Follow established best practices to teach people to read classical Tibetan.

Palden Nyima
Palden Nyima

We will follow Lingoal to design an app that teaches reading classical Tibetan, as well as physical teacher tools to help prepare lessons. The app can be made for smartphones as well as the Raspberry Pi, which would allow us to run it with very little electricity and bundle it with many other teaching tools for science, mathematics and programming.

Outline of the app

The main capability of the app would be to use word segmentation, part-of-speech tagging and named entity recognition to display an overlay over Tibetan text like so:

ཞིང་སྐལ་ བྲེ་པེ་སྟན་ཆུང་ བྱ་བ་ མིང་ མི་ སྙན་ རུང་ སྟོན་ཐོག་ གཞུན་པོ་ ཡོང་པ་ ཅིག་ ཡོད་པ་ དེ
NOUN PROPN NOUN NOUN AUX VERB PART NOUN ADJ NOUN PART NOUN DET

For the purposes of teaching the language, the app should start with the unsegmented text:

ཞིང་སྐལ་བྲེ་པེ་སྟན་ཆུང་བྱ་བ་མིང་མི་སྙན་རུང་སྟོན་ཐོག་གཞུན་པོ་ཡོང་པ་ཅིག་ཡོད་པ་དེ།

The user is then requested to provide a word segmentation by indicating where the word breaks are. If the user is able to do this, the app uses the model to score the word segmentation quality and grade the result. If the user cannot do this, the app uses the model to provide a segmentation for them. Likewise, we can request the user to also label the word parts of speech, such as whether the word is a noun, a verb, an adjective, or a particle.

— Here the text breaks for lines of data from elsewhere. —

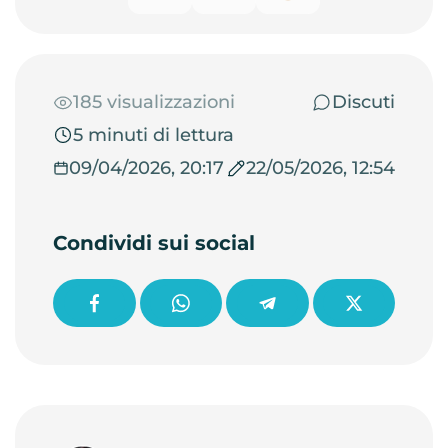
185 visualizzazioni
Discuti
5 minuti di lettura
09/04/2026, 20:17
22/05/2026, 12:54
Condividi sui social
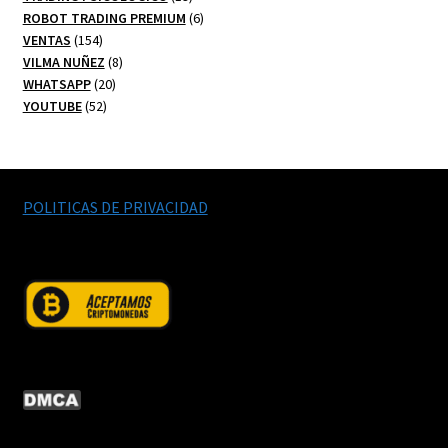
productos
6
ROBOT TRADING PREMIUM
6
154
productos
VENTAS
154
productos
8
VILMA NUÑEZ
8
20
productos
WHATSAPP
20
52
productos
YOUTUBE
52
productos
POLITICAS DE PRIVACIDAD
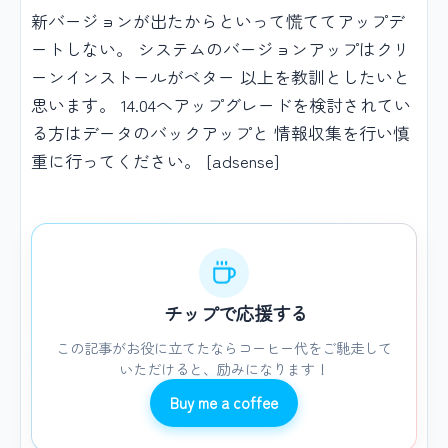
新バージョンが出たからといって慌ててアップデ
ートしない。 システムのバージョンアップはクリ
ーンインストールがベター 以上を教訓としたいと
思います。 14.04へアップグレードを検討されてい
る方はデータのバックアップと 情報収集を行い慎
重に行ってください。 [adsense]
チップで応援する
この記事がお役に立てたならコーヒー代をご馳走して
いただけると、励みになります！
Buy me a coffee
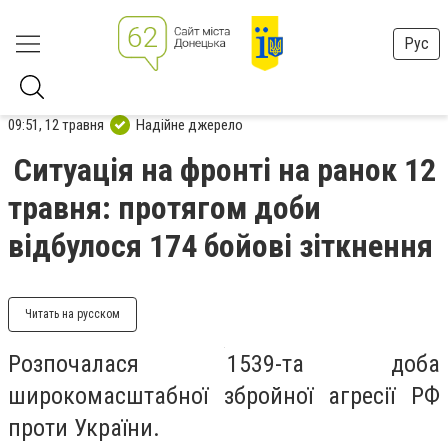
Рус
09:51, 12 травня
Надійне джерело
Ситуація на фронті на ранок 12
травня: протягом доби
відбулося 174 бойові зіткнення
Читать на русском
Розпочалася 1539-та доба
широкомасштабної збройної агресії РФ
проти України.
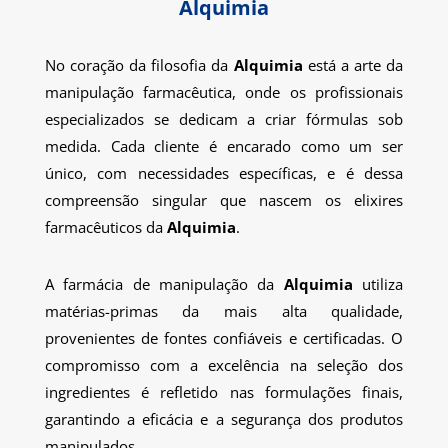
Alquimia
No coração da filosofia da
Alquimia
está a arte da
manipulação farmacêutica, onde os profissionais
especializados se dedicam a criar fórmulas sob
medida. Cada cliente é encarado como um ser
único, com necessidades específicas, e é dessa
compreensão singular que nascem os elixires
farmacêuticos da
Alquimia
.
A farmácia de manipulação da
Alquimia
utiliza
matérias-primas da mais alta qualidade,
provenientes de fontes confiáveis e certificadas. O
compromisso com a excelência na seleção dos
ingredientes é refletido nas formulações finais,
garantindo a eficácia e a segurança dos produtos
manipulados.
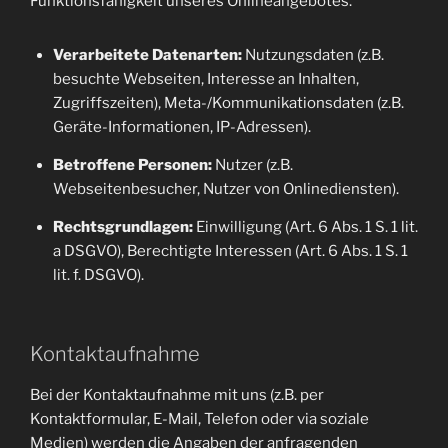
Funktionsfähigkeit unseres Onlineangebotes.
Verarbeitete Datenarten:
Nutzungsdaten (z.B.
besuchte Webseiten, Interesse an Inhalten,
Zugriffszeiten), Meta-/Kommunikationsdaten (z.B.
Geräte-Informationen, IP-Adressen).
Betroffene Personen:
Nutzer (z.B.
Webseitenbesucher, Nutzer von Onlinediensten).
Rechtsgrundlagen:
Einwilligung (Art. 6 Abs. 1 S. 1 lit.
a DSGVO), Berechtigte Interessen (Art. 6 Abs. 1 S. 1
lit. f. DSGVO).
Kontaktaufnahme
Bei der Kontaktaufnahme mit uns (z.B. per
Kontaktformular, E-Mail, Telefon oder via soziale
Medien) werden die Angaben der anfragenden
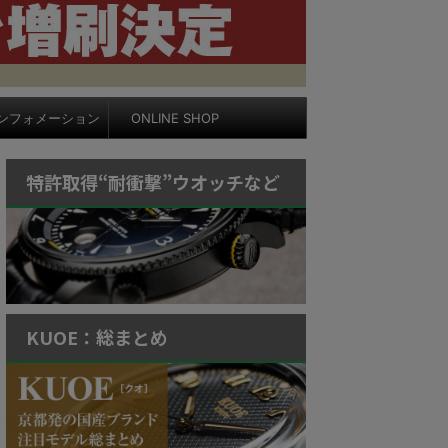
ンフォメーション
ONLINE SHOP
特許取得“耐衝撃”ウオッチなど
KUOE：総まとめ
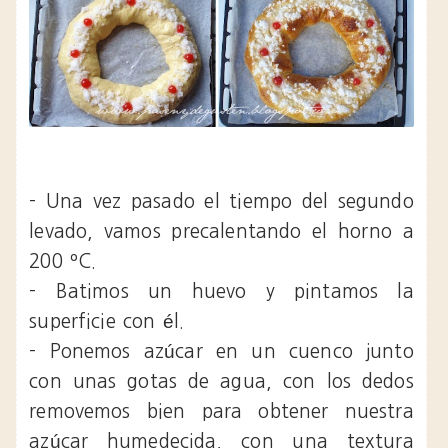
- Una vez pasado el tiempo del segundo
levado, vamos precalentando el horno a
200 ºC.
- Batimos un huevo y pintamos la
superficie con él.
- Ponemos azúcar en un cuenco junto
con unas gotas de agua, con los dedos
removemos bien para obtener nuestra
azúcar humedecida, con una textura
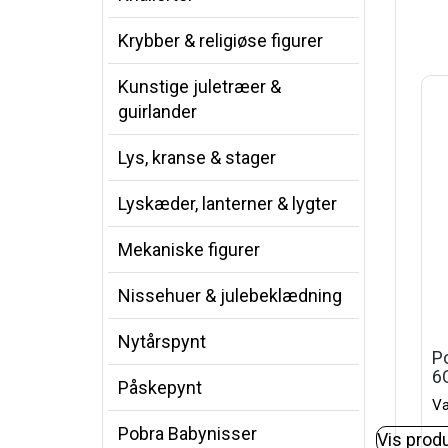
Krybber & religiøse figurer
Kunstige juletræer &
guirlander
Lys, kranse & stager
Lyskæder, lanterner & lygter
Mekaniske figurer
Nissehuer & julebeklædning
Nytårspynt
P
6
Påskepynt
Va
Pobra Babynisser
Vis prod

Once the segmentation step is completed, the app displays a red-yellow-green overlay over the words like so:

ཞིང་སྐལ་ བྲེ་པེ་སྟན་ཆུང་ བྱ་བ་ མིང་ མི་ སྙན་ རུང་ སྟོན་ཐོག་ གཞུན་པོ་ ཡོང་པ་ ཅིག་ ཡོད་པ་ དེ 

A word is green if the user knows it, red if the user doesn't know it, and yellow if the user doesn't know it but is expected to know it according to their reading level. The word knowledge is determined by tests the user can take. Upon tapping/clicking on a word, a dictionary entry for that word is displayed. For further details, see the Lingoal app, especially the video on their homepage.

Research needed

We first need to complete several research steps before we can develop this app.

  • A model for Tibetan word segmentation, part-of-speech tagging and named entity recognition. This is likely a single model that combines all three tasks and uses morpheme-level or even character-level tokenization. Developing this model is part of our current roadmap for this year.

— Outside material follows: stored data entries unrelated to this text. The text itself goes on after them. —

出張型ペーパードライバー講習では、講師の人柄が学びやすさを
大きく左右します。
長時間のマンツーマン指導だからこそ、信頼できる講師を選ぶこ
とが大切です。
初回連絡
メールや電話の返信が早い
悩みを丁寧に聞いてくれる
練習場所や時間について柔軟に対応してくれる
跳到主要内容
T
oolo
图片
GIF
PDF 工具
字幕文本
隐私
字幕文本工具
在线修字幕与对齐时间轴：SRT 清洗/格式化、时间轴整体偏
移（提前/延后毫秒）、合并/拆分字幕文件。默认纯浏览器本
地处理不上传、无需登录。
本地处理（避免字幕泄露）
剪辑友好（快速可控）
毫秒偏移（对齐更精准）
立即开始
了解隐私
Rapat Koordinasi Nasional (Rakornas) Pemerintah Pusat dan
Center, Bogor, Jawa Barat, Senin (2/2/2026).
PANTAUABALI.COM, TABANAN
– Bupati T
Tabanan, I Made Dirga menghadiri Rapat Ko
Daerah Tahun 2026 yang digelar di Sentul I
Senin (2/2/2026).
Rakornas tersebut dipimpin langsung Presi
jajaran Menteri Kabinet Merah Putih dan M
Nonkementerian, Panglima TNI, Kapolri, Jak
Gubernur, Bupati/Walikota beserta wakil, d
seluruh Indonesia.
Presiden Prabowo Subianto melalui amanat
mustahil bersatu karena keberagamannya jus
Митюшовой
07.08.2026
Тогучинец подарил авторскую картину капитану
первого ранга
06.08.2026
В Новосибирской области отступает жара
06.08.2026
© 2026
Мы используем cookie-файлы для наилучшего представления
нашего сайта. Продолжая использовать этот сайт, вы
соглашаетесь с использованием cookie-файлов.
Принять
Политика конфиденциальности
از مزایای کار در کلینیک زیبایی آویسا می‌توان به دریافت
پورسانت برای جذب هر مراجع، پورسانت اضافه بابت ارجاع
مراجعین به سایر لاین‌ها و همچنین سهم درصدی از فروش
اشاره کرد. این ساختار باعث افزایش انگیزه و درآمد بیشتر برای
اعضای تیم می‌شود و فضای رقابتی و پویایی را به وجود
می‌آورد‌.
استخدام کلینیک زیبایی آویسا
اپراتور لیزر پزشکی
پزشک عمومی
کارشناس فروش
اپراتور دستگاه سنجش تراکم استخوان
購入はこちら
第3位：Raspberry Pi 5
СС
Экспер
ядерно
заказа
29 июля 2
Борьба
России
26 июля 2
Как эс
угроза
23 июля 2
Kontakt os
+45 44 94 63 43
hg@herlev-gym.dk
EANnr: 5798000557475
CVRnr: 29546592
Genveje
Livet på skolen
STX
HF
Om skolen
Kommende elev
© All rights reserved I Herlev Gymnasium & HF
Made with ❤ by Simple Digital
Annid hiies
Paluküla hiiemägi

  • A simplified contextual dictionary that has only a short list of possible English words for a given Tibetan word (not long sentences) and that takes the part-of-speech tag into account. We would like to first use unsupervised machine translation to discover a first draft of this dictionary automatically, and then partner with linguists to complete it.

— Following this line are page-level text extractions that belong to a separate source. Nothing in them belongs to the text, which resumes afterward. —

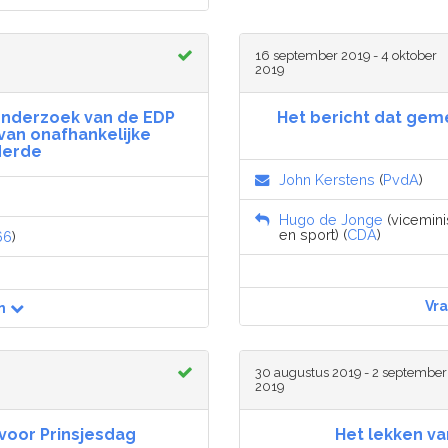
16 september 2019 - 4 oktober
2019
onderzoek van de EDP
Het bericht dat gem
van onafhankelijke
derde
John Kerstens
(
PvdA
)
Hugo de Jonge
(vicemini
en sport) (
CDA
)
66
)
Vr
n
30 augustus 2019 - 2 september
2019
voor Prinsjesdag
Het lekken va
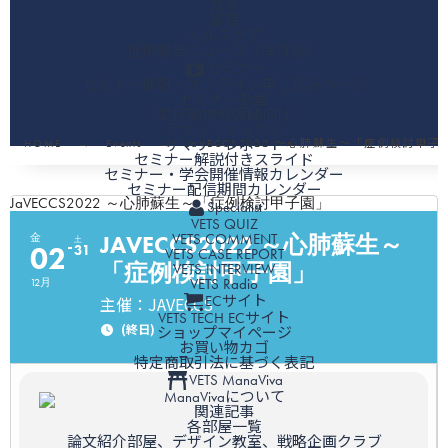
救急
薬理
ヘルスケア
症例報告ニュース（海外誌）
セミナー
セミナー情報・オンライン申し込みページ
セミナー動画
愛玩動物看護師向け
アツシ・リュウジ
サマリーレポート
HOME
Events
JaVECCS2022 ～心肺蘇生～「症例検討甲子
セミナー解説付きスライド
セミナー・学会開催情報カレンダー
セミナー配信期間カレンダー
JaVECCS2022 ～心肺蘇生～「症例検討甲子園」
Specialist
VETS QUIZ
JAVECCS2022 ～心肺蘇生～
VETS COMMENT
金
土
02
31
VETS CASE REPORT
「症例検討甲子園」
VETS INTERVIEW
VETS Radio
12月
ECサイト
主催：JAVECCS
VETS TECH ECサイト
(終日)
ショップマイページ
お買い物カゴ
特定商取引法に基づく表記
VETS ManaViva
ManaVivaについて
関連記事
各部屋一覧
論文紹介部屋、デザイン教室、戦略企画クラブ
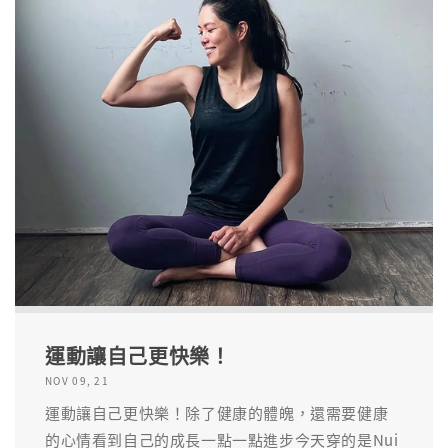
運動讓自己更快樂！
NOV 09, 21
運動讓自己更快樂！除了健康的體魄，還需要健康
的心情看到自己的成長一點一點進步今天穿的是Nui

  • Reading levels for words in this dictionary. There is likely an automated way to do this, we will investigate.

Delivery methods

Once the requisite research is complete, we can develop a universal codebase that allows us to deliver this application.

  • Smartphone app, especially as a React Native or Flutter universal application.
  • Raspberry Pi. Back of the envelope calculations suggest that the Raspberry Pi 4 should be a viable, low cost, low power platform to run these kinds of language teaching tools. A big advantage of the Raspberry Pi is that it is a full computer that's running Linux, with many additional teaching tools for science, mathematics, and computer science that can be deployed alongside our applications.
  • Desktop app. This should be an easy adaptation of the smartphone app, if we develop it in a universal framework.
  • Printouts. This would be a web application that can be used to produce printouts of exercises for in-person instruction.